剣と盾の怪奇録〜生首奇譚拾遺〜
宵待昴
第1話 居間にあった首(1、むかしばなし)
家に帰ると、居間のテーブルの真ん中に見慣れない木箱が置いてあった。叔父さんのだろうか。古く黒ずんだそれに触れる気も起きず、僕は二階の部屋に戻ろうとして、背後にがごん、という音を聞いた。振り向くと、木箱が落下している。テーブルの真ん中にあったのに。突飛なことに動けずにいると、落ちた辺りから、笑い声が聞こえた。黒いものがふわりと浮かび上がる。
「おや。このあたしを見ても悲鳴一つ上げないたぁ、肝の座った兄さんだねェ」
悲鳴を上げるタイミングを完璧に見失ったので、とりあえず頷く。
「……綺麗な髪ですね」
男の顔を見れば、顔も大分整っている。同性の僕から見ても、おお、美人だなと思う。生首は途端に大笑いしだした。

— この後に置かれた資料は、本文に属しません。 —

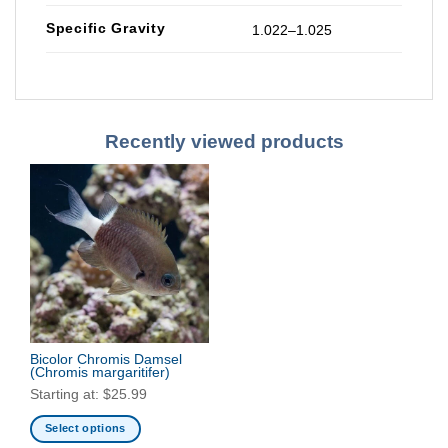
Specific Gravity
1.022–1.025
Recently viewed products
Bicolor Chromis Damsel
(Chromis margaritifer)
Starting at:
$
25.99
Select options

「第一声が、綺麗な髪ですね、て。もうあたしに腹は無いが、腹を抱えて笑うとはこのことかね」
ゆっくりと、男は僕の目の前まで飛んで来た。
「兄さん面白いねェ。あたしの昔話聞いてくれないかい?まともに話せる相手が少なくてサ」
「えっ、」
それはそれで困るなと思った時、僕の背後から不意に手が振り下ろされた。